My favourite character is Corfe - obvious enough from my moniker in this forum I suppose. Twas not always thus. Hawkwood was meant to carry the main load of the narrative, and in fact as originally conceived the series was meant to take place mainly at sea. When I got about halfway through the first book however, all that was jettisoned - events on land were just too interesting.
The reason I like Corfe so much I think is because he’s damaged - I like characters who have been through the mill, and I like putting through the mill also. And the difficulties he faced in saving Torunna from the Merduks and from itself - well there was just so much material there. When you are in a position to take a character and exert extreme emotional (not physical) stress on him - and you know that the reader is also in on the deal, and has seen the buildup - then that is the essence of satisfying writing. Hence the four book wait before Corfe and Heria were finally face to face again. I’d been planning that for a long time.
I was also very fond of both Golophin and Abeleyn - I liked their relationship, as I did Golophin’s with Isolla. In fact Golophin was a father-figure to just about everyone, now I come to think about it.
And then there’s Murad of course - he was never less than great fun to write.

The books were clearly inspired by history - the fall of Constantinople, the Voyages of Discovery, the ‘Two Popes’, the Inquisition and so on. But while history provided the bare bones of the milieu, once they were in place, I directed affairs as I saw fit, as I needed them to happen - there was never any form of historical agenda. Religious-wise, it was a different matter. The conduct of the Merduks in Berrona was written about the same time as atrocity after atrocity was occurring unpunished in the former Yugoslavia. I based Berrona on the reports coming out of Bosnia. I wanted to show extreme religious and racial hatred, and what happens when it runs unchecked.
Of course, if you want to get down and dirty on the specifics of Normannia, you could say that the Fimbrians were inspired by the Swiss (also feared pikemen), the Hebrians by the Spanish and the Torunnans by the Hungarians/Polish. Certainly the Cathedrallers owe something to the Polish Winged Hussars. I plundered history for ideas, it’s true, but I did not then feel bound to let events unfold in a similar fashion. What puzzles me is when some readers think that by using history in this way I am somehow ‘cheating.’ (After all, Guy Gavriel Kay does it far more blatantly!)

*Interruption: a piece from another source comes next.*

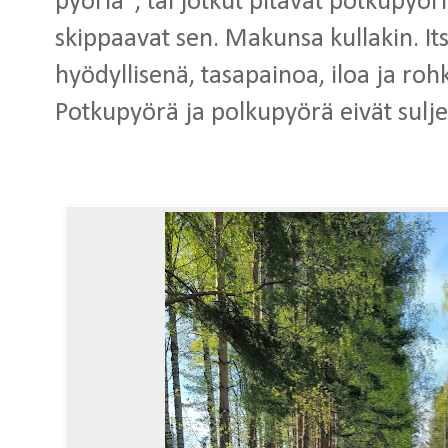
pyöriä", tai jotkut pitävät potkupyöri
skippaavat sen. Makunsa kullakin. I
hyödyllisenä, tasapainoa, iloa ja ro
Potkupyörä ja polkupyörä eivät sulje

I don’t read as much fantasy and sci-fi as I used to - in my youth I wolfed it down. Nowadays I read a lot of history and historical fiction. Tolkien, Donaldson, le Guin, Silverberg, Leiber, Julian May, Jack Vance, Robert Holdstock - these are the authors whom I rate as ‘classic’ and whose influence will always be with me. But there are others - Patrick O Brian, without whom I could never have written anything believably nautical. Mary Renault, whose Alexander Trilogy still gives me the shivers. Rosemary Sutcliff - in Sword at Sunset she recreated Arthur as he might really have been - a beleaguered war leader at the head of a gallant band of heavy cavalry…
More and more I come to realise that the books we read as children or adolescents are the ones which stay with us - they get into the bones. I could name more - Alan Garner, Susan Cooper. They can convey a sense of weirdness and wonder in just a few sentences. Eric Van Lustbader’s Sunset Warrior sequence - visceral and epic at the same time. Jack Vance’s Lyonesse books - dry, witty, but never pulling a punch. Now that I sit down and think about it I could bore people for hours.

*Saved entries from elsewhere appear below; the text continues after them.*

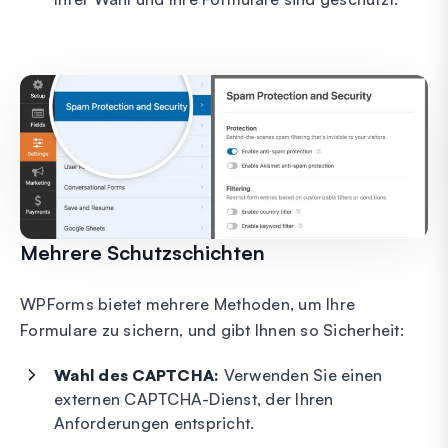
Mehrere Schutzschichten
WPForms bietet mehrere Methoden, um Ihre
Formulare zu sichern, und gibt Ihnen so Sicherheit:
Wahl des CAPTCHA:
Verwenden Sie einen
externen CAPTCHA-Dienst, der Ihren
Anforderungen entspricht.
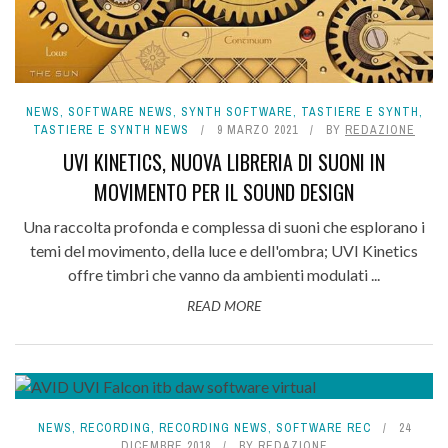
NEWS
,
SOFTWARE NEWS
,
SYNTH SOFTWARE
,
TASTIERE E SYNTH
,
TASTIERE E SYNTH NEWS
9 MARZO 2021
BY
REDAZIONE
UVI KINETICS, NUOVA LIBRERIA DI SUONI IN
MOVIMENTO PER IL SOUND DESIGN
Una raccolta profonda e complessa di suoni che esplorano i
temi del movimento, della luce e dell'ombra; UVI Kinetics
offre timbri che vanno da ambienti modulati ...
READ MORE
NEWS
,
RECORDING
,
RECORDING NEWS
,
SOFTWARE REC
24
DICEMBRE 2018
BY
REDAZIONE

Sea Beggars Two, which currently lacks a title or has too many, is due to be handed in to Bantam in August, and published in Spring 2006. The series will, ultimately, be a trilogy, and all three books will stand alone, though they will obviously be connected also. At the minute, the book is fighting desperately to balloon into something unexpected, and I’m trying to cram it back in it’s box and keep the focus on a very small group of characters - no more epics for me! Well, that’s the plan at any rate. We’ll see.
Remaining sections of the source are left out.